When Skyline extracts chromatograms from spectra, Skyline adds up the intensities in the scan across a narrow m/z range around the actual m/z of the transition. The width of that m/z channel is determined by the resolution that you have specified on:
Settings > Transition Settings > Full Scan

If you are seeing a high mass error, then it probably means that there is some interference from some other ion in the sample. If you want to reduce the width of the m/z channel that Skyline is summing across, you could change the resolution setting to be a higher number. You can change the mass analyzer to "centroid".

It is likely that you are only getting interference on some of your transitions. If you right-click on your chromatogram graph, and choose "Transitions > Split Graph", then Skyline will display your two precursors in separate panes, and might display each transition chromatogram separately. (If not, then choose something such as "Transitions > Single" or "Transitions > All")

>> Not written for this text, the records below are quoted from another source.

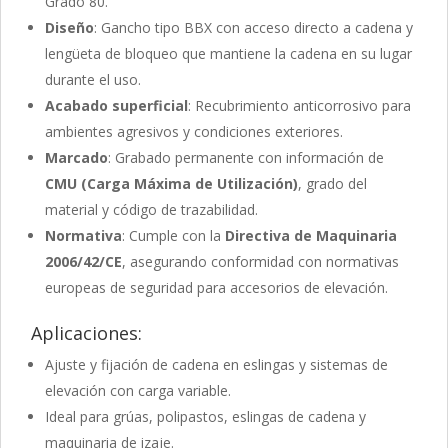
Grado 80.
Diseño
: Gancho tipo BBX con acceso directo a cadena y
lengüeta de bloqueo que mantiene la cadena en su lugar
durante el uso.
Acabado superficial
: Recubrimiento anticorrosivo para
ambientes agresivos y condiciones exteriores.
Marcado
: Grabado permanente con información de
CMU (Carga Máxima de Utilización)
, grado del
material y código de trazabilidad.
Normativa
: Cumple con la
Directiva de Maquinaria
2006/42/CE
, asegurando conformidad con normativas
europeas de seguridad para accesorios de elevación.
Aplicaciones:
Ajuste y fijación de cadena en eslingas y sistemas de
elevación con carga variable.
Ideal para grúas, polipastos, eslingas de cadena y
maquinaria de izaje.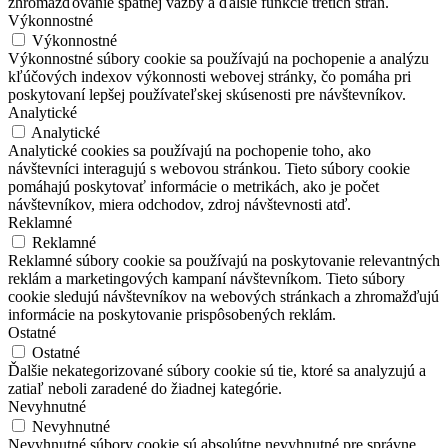
zhromažďovanie spätnej väzby a ďalšie funkcie tretích strán.
Výkonnostné
Výkonnostné
Výkonnostné súbory cookie sa používajú na pochopenie a analýzu
kľúčových indexov výkonnosti webovej stránky, čo pomáha pri
poskytovaní lepšej používateľskej skúsenosti pre návštevníkov.
Analytické
Analytické
Analytické cookies sa používajú na pochopenie toho, ako
návštevníci interagujú s webovou stránkou. Tieto súbory cookie
pomáhajú poskytovať informácie o metrikách, ako je počet
návštevníkov, miera odchodov, zdroj návštevnosti atď.
Reklamné
Reklamné
Reklamné súbory cookie sa používajú na poskytovanie relevantných
reklám a marketingových kampaní návštevníkom. Tieto súbory
cookie sledujú návštevníkov na webových stránkach a zhromažďujú
informácie na poskytovanie prispôsobených reklám.
Ostatné
Ostatné
Ďalšie nekategorizované súbory cookie sú tie, ktoré sa analyzujú a
zatiaľ neboli zaradené do žiadnej kategórie.
Nevyhnutné
Nevyhnutné
Nevyhnutné súbory cookie sú absolútne nevyhnutné pre správne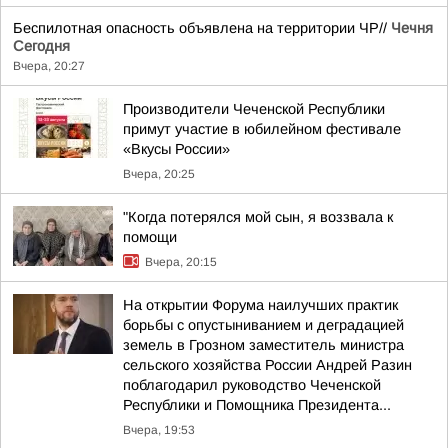
Беспилотная опасность объявлена на территории ЧР//
Чечня
Сегодня
Вчера, 20:27
Производители Чеченской Республики
примут участие в юбилейном фестивале
«Вкусы России»
Вчера, 20:25
"Когда потерялся мой сын, я воззвала к
помощи
Вчера, 20:15
На открытии Форума наилучших практик
борьбы с опустыниванием и деградацией
земель в Грозном заместитель министра
сельского хозяйства России Андрей Разин
поблагодарил руководство Чеченской
Республики и Помощника Президента...
Вчера, 19:53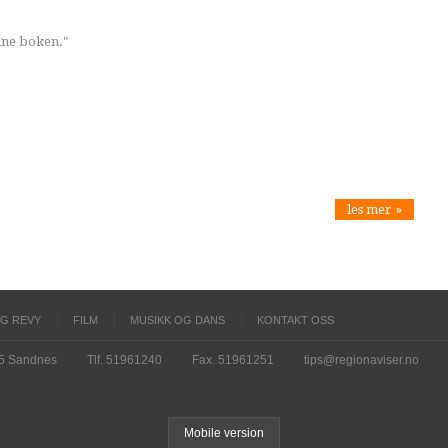
nne boken."
les mer »
OG REVY
FILM
MUSIKK OG DANS
KONTAKT OSS
15 Sandnes
Tlf. 51961240
Fax. 51961251
tips@regionaviser.no
Mobile version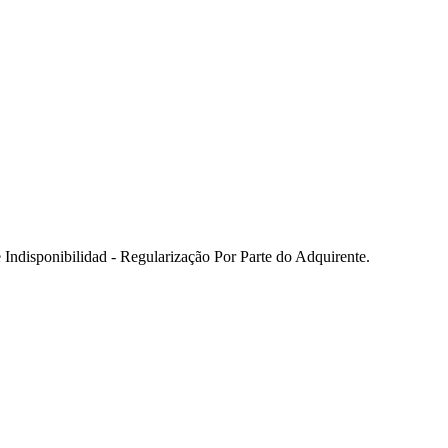
ndisponibilidad - Regularização Por Parte do Adquirente.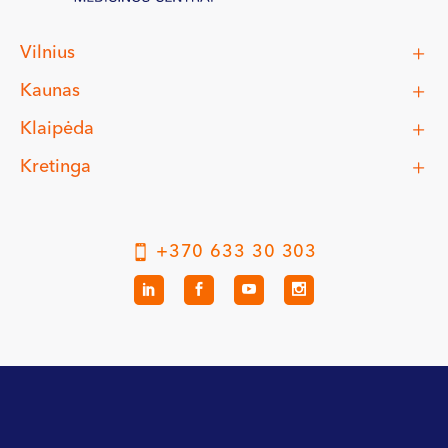
Vilnius
Kaunas
Klaipėda
Kretinga
+370 633 30 303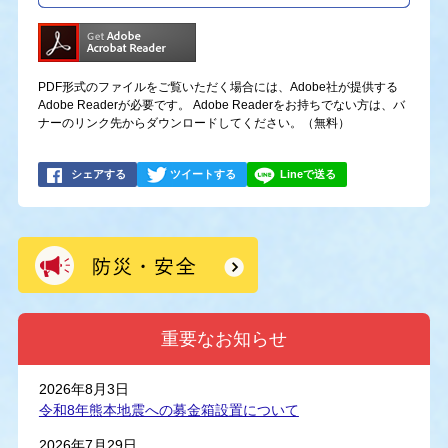
PDF形式のファイルをご覧いただく場合には、Adobe社が提供する
Adobe Readerが必要です。
Adobe Readerをお持ちでない方は、バ
ナーのリンク先からダウンロードしてください。（無料）
シェアする
ツイートする
Lineで送る
重要なお知らせ
2026年8月3日
令和8年熊本地震への募金箱設置について
2026年7月29日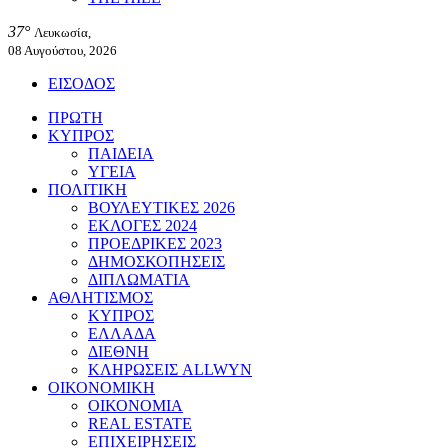
37°
Λευκωσία,
08 Αυγούστου, 2026
ΕΙΣΟΔΟΣ
ΠΡΩΤΗ
ΚΥΠΡΟΣ
ΠΑΙΔΕΙΑ
ΥΓΕΙΑ
ΠΟΛΙΤΙΚΗ
ΒΟΥΛΕΥΤΙΚΕΣ 2026
ΕΚΛΟΓΕΣ 2024
ΠΡΟΕΔΡΙΚΕΣ 2023
ΔΗΜΟΣΚΟΠΗΣΕΙΣ
ΔΙΠΛΩΜΑΤΙΑ
ΑΘΛΗΤΙΣΜΟΣ
ΚΥΠΡΟΣ
ΕΛΛΑΔΑ
ΔΙΕΘΝΗ
ΚΛΗΡΩΣΕΙΣ ALLWYN
ΟΙΚΟΝΟΜΙΚΗ
ΟΙΚΟΝΟΜΙΑ
REAL ESTATE
ΕΠΙΧΕΙΡΗΣΕΙΣ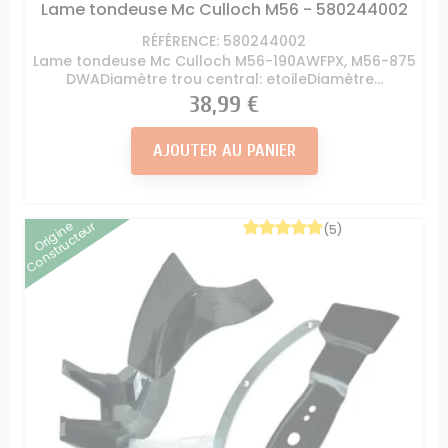
Lame tondeuse Mc Culloch M56 - 580244002
RÉFÉRENCE: 580244002
Lame tondeuse Mc Culloch M56-190AWFPX, M56-875
DWADiamètre trou central: etoileDiamètre...
Prix
38,99 €
AJOUTER AU PANIER
Origine
Constructeur
(5)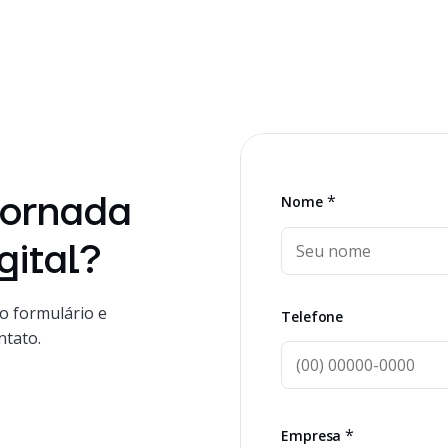
jornada
*
Nome
gital?
o formulário e
Telefone
ntato.
*
Empresa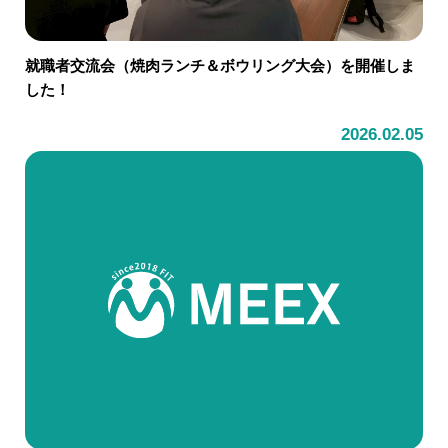
就職者交流会（焼肉ランチ＆ボウリング大会）を開催しま
した！
2026.02.05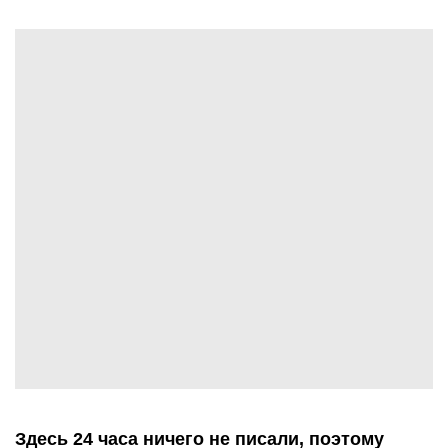
Здесь 24 часа ничего не писали, поэтому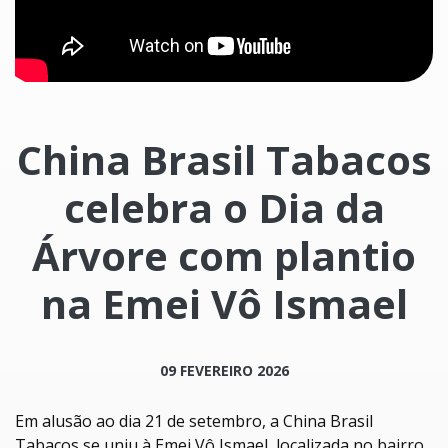
China Brasil Tabacos
celebra o Dia da
Árvore com plantio
na Emei Vô Ismael
09 FEVEREIRO 2026
Em alusão ao dia 21 de setembro, a China Brasil
Tabacos se uniu à Emei Vô Ismael, localizada no bairro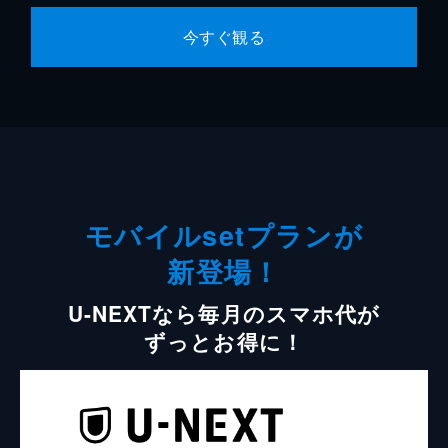
今すぐ観る
モバイルsetプランが
新登場！
U-NEXTなら毎月のスマホ代が
ずっとお得に！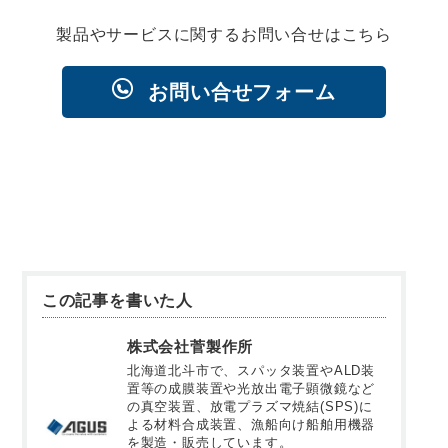
製品やサービスに関するお問い合せはこちら
お問い合せフォーム
この記事を書いた人
株式会社菅製作所
北海道北斗市で、スパッタ装置やALD装
置等の成膜装置や光放出電子顕微鏡など
の真空装置、放電プラズマ焼結(SPS)に
よる材料合成装置、漁船向け船舶用機器
を製造・販売しています。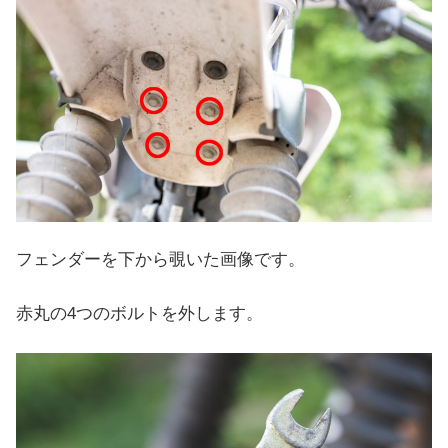
フェンダーを下から覗いた画像です。
赤丸の4つのボルトを外します。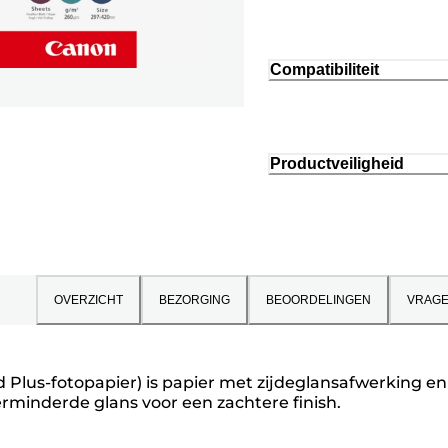
Compatibiliteit
Productveiligheid
OVERZICHT
BEZORGING
BEOORDELINGEN
VRAG
 Plus-fotopapier) is papier met zijdeglansafwerking en
erminderde glans voor een zachtere finish.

If you click on the chromatogram, you can bring up the Full Scan Graph window, which will show you the spectrum that contributed to that point on the chromatogram. You might see what is interfering there.

I hope this answers your question. I am not sure what you meant about removing the peak.
-- Nick

Hello,

What I meant by removing the peak is that I want Skyline to pick up only the correct peptides and not the incorrect ones.
I assumed that I could set a tolerance for the fragments, say at 10 ppm, and then the +20 ppm peak would not appear.
The +20ppm peak is clearly not the correct one based on the msms spectra (see attachment: y5 is wrongly assigned in picture A, which represents this +20ppm peak (the peak picked is the 3rd isotope), while in picture B y5 is correct).
Clearly it is caused by an interference from another compound in my sample.
 
However, is there any setting I can adjust so that Skyline ignores peaks that are outside the desired mass tolerance?
Changing the resolution from 35000 at m/z200 (which is how the Q Exactive’s operated) to a higher value or centroid doesn’t help (just changes the peaks somewhat); why would that help? It’s the mass deviation that is off.
 
Maybe I don’t understand how the peak picking works.
 
Kind regards,
Karolina

You should change the mass analyzer to "Centroided" in the settings on:
Settings > Transition Settings > Full Scan
Also, set the mass accuracy to something small "10ppm".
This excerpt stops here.